Od lat planowaliśmy z Mo pójść na kurs tańca. Zawsze coś stało na drodze: brak czasu, małe dzieci, coś tam w pracy. Trzy miesiące temu stuknęło nam 10 lat małżeństwa. Byłem pewien, że jeśli nie zaczniemy tego cholernego tańca teraz, to nie zaczniemy go nigdy. Na dziesięciu latach mogło się w ogóle skończyć.
Rozpoczęliśmy kurs tańca towarzyskiego dla par pod koniec października. Raz w tygodniu późnym wieczorem meldujemy się w pobliskiej szkółce tanecznej, by razem z kilkorgiem innych ludzi – od nastolatków po 60-letnie małżeństwo – spocić się w amatorskiej rumbie i walcu angielskim. Czułem, że od tego tańca zależy cholernie dużo. Tak nas skatowała przeprowadzka, wykańczanie nowego domu i przyzwyczajanie się do życia na zadupiu, że byliśmy bliscy rozstania. Przyjaciele mówią nam, że jesteśmy przykładem dobrego małżeństwa i gdybyśmy się rozwiedli, przestaliby wierzyć w istnienie miłości. Może i tak, ale przecież ludzie, którzy się kochają, też czasem mają się dość. Wyglądało na to, że gdyby ten taniec nie wypalił, skończyłby się nasz związek.

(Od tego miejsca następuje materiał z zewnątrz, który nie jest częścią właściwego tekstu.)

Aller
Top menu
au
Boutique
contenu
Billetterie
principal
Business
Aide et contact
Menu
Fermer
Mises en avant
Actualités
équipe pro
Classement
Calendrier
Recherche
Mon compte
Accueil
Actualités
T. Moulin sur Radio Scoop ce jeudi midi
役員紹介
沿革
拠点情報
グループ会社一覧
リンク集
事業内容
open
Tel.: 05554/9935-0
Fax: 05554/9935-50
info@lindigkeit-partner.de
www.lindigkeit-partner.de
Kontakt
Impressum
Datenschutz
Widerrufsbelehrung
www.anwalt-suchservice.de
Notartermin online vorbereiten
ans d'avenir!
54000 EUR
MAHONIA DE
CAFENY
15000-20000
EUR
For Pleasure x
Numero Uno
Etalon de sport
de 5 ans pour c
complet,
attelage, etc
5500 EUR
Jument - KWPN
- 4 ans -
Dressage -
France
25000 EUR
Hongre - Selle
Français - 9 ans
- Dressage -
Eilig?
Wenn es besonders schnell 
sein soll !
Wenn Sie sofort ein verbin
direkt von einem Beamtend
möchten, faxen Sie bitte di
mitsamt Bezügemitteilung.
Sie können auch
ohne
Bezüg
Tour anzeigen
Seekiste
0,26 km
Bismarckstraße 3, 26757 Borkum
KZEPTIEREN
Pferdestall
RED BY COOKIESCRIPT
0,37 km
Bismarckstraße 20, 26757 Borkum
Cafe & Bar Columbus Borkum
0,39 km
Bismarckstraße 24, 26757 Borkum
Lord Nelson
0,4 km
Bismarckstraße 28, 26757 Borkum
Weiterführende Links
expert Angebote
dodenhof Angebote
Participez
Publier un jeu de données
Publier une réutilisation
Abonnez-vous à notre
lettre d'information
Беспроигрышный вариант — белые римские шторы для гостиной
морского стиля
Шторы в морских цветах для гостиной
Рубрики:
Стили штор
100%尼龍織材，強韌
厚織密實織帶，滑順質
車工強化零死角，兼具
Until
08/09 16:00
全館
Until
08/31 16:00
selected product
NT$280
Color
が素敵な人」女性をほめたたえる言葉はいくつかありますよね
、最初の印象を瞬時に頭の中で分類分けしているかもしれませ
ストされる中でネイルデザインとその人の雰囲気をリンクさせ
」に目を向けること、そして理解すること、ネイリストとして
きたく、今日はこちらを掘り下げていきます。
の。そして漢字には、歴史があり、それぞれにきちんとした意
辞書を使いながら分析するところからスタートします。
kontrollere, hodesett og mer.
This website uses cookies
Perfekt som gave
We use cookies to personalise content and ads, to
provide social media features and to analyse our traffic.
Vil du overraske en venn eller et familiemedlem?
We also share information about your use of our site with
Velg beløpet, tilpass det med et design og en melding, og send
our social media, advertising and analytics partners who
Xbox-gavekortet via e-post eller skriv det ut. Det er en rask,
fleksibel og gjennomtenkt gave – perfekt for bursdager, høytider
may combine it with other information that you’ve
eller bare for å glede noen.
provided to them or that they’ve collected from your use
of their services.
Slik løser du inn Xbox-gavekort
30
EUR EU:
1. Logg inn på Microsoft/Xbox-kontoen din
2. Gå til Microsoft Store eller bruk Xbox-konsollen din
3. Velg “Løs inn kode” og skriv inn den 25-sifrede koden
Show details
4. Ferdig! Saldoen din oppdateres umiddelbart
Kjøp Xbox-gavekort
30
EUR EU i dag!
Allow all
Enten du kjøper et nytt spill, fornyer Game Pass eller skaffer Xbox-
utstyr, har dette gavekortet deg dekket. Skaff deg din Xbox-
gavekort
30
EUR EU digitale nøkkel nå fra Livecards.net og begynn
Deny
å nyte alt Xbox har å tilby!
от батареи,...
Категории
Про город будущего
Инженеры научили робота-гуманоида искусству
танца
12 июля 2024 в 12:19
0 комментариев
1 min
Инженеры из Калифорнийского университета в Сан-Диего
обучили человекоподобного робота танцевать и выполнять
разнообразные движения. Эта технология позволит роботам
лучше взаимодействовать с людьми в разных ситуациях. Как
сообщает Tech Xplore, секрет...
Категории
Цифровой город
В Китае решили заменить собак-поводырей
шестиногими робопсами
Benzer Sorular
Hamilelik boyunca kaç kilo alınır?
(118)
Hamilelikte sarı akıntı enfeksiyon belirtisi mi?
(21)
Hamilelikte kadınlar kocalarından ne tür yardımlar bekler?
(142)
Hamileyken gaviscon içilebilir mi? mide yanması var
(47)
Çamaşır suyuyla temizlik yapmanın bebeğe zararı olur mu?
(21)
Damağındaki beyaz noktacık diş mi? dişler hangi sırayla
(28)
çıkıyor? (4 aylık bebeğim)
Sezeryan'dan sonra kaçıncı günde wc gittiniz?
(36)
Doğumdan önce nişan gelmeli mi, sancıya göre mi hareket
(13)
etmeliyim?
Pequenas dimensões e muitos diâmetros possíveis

Okazało się, że to jest coś cudownego. Jestem antytalentem tanecznym, słyszę muzykę w sposób rockandrollowy, czyli równo i precyzyjnie. Tymczasem taniec nie musi być precyzyjny. Starałem się liczyć kroki, oddychałem w rytm raz-dwa-trzy, a Mo się ze mnie śmiała. Przestań liczyć, poczuj to! – wybuchała na kilku pierwszych lekcjach. Łatwo jej mówić, ona jest urodzoną tancerką. Porusza się tak uroczo, że podczas naszych lekcji jestem permanentnie podniecony, w dodatku założę się, że to widać. Trudno, do cholery, taniec to intymna sprawa, jak nie chcą widzieć, to niech nie patrzą. Zresztą nie sądzę, by ktokolwiek cokolwiek widział. Ja jestem tak zaaferowany tym tańcem, i moją piękną partnerką, że patrzę tylko na nią i nie obchodzi mnie nic innego. Tak czy inaczej, taniec pokazał mi zupełnie inne spojrzenie na muzykę. Tak jak dyrygent steruje tempem orkiestry, by czasem przyspieszyć, a czasem leniwie zwolnić, tak teraz ja – jako partner – muszę sterować tańcem. Idzie mi to kompletnie to bani, ale sprawia niesamowitą frajdę. Miałem rację, gdy wymyśliłem zakup lekcji tańca. To naprawdę pełni rolę terapii małżeńskiej. Taniec to seks, w tym najszerszym znaczeniu obejmującym miłość. Wystarczy włączyć odrobinę wyobraźni.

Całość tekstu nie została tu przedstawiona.